■ Task inputs:
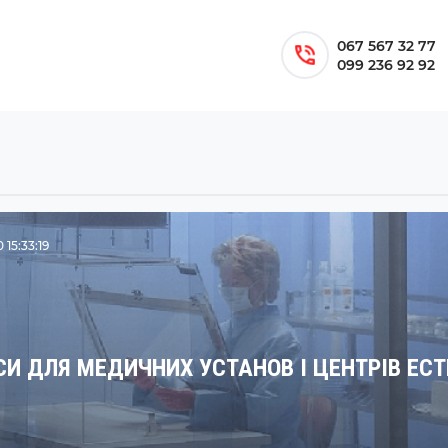
067 567 32 77
099 236 92 92
 15:33:19
СИ ДЛЯ МЕДИЧНИХ УСТАНОВ І ЦЕНТРІВ ЕСТ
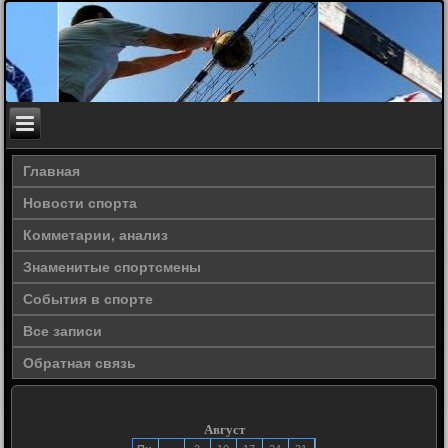
Главная
Новости спорта
Комметарии, анализ
Знаменитые спортсмены
События в спорте
Все записи
Обратная связь
Август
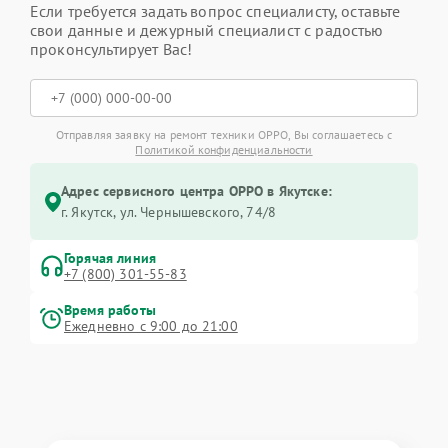
Если требуется задать вопрос специалисту, оставьте
свои данные и дежурный специалист с радостью
проконсультирует Вас!
Отправляя заявку на ремонт техники OPPO, Вы соглашаетесь с
Политикой конфиденциальности
Адрес сервисного центра OPPO в Якутске:
г. Якутск, ул. Чернышевского, 74/8
Горячая линия
+7 (800) 301-55-83
Время работы
Ежедневно с 9:00 до 21:00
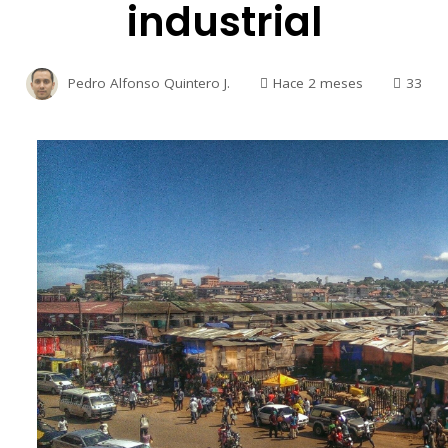
industrial
Pedro Alfonso Quintero J.
Hace 2 meses
33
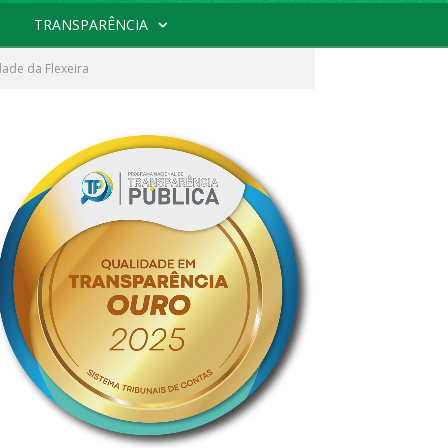
TRANSPARÊNCIA
dade da Flexeira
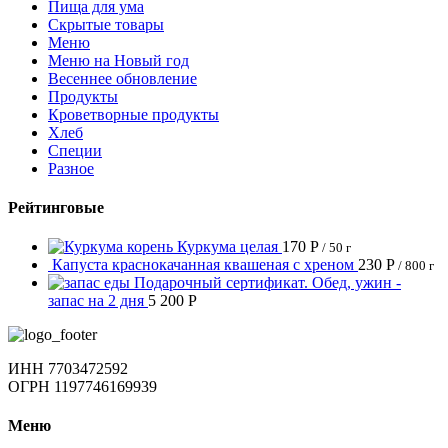
Пища для ума
Скрытые товары
Меню
Меню на Новый год
Весеннее обновление
Продукты
Кроветворные продукты
Хлеб
Специи
Разное
Рейтинговые
Куркума целая
170
Р
/ 50 г
Капуста краснокачанная квашеная с хреном
230
Р
/ 800 г
Подарочный сертификат. Обед, ужин -
запас на 2 дня
5 200
Р
ИНН 7703472592
ОГРН 1197746169939
Меню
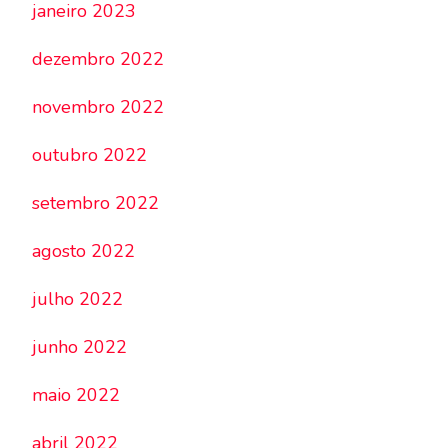
janeiro 2023
dezembro 2022
novembro 2022
outubro 2022
setembro 2022
agosto 2022
julho 2022
junho 2022
maio 2022
abril 2022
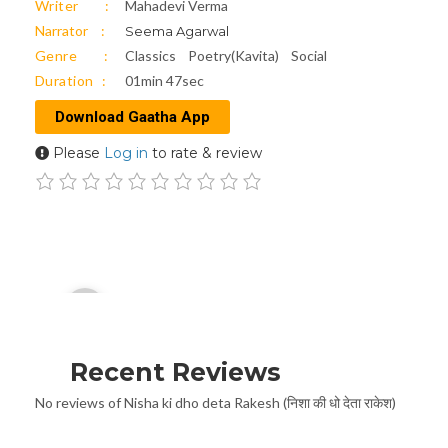
Writer
Mahadevi Verma
Narrator
Seema Agarwal
Genre
Classics
Poetry(Kavita)
Social
Duration
01min 47sec
Download Gaatha App
Please
Log in
to rate & review
Audio
00:00
Player
Recent Reviews
No reviews of Nisha ki dho deta Rakesh (निशा की धो देता राकेश)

■ Directions for this task:
Go to the line above holding "099 236 92 92", then copy exactly each line down to and including the one holding "Отправляя заявку на", leaving pictures out.

■ The answer:
099 236 92 92
 15:33:19
СИ ДЛЯ МЕДИЧНИХ УСТАНОВ І ЦЕНТРІВ ЕСТ
Главная
Новости спорта
Комметарии, анализ
Знаменитые спортсмены
События в спорте
Все записи
Обратная связь
Август
Если требуется задать вопрос специалисту, оставьте
свои данные и дежурный специалист с радостью
проконсультирует Вас!
Отправляя заявку на ремонт техники OPPO, Вы соглашаетесь с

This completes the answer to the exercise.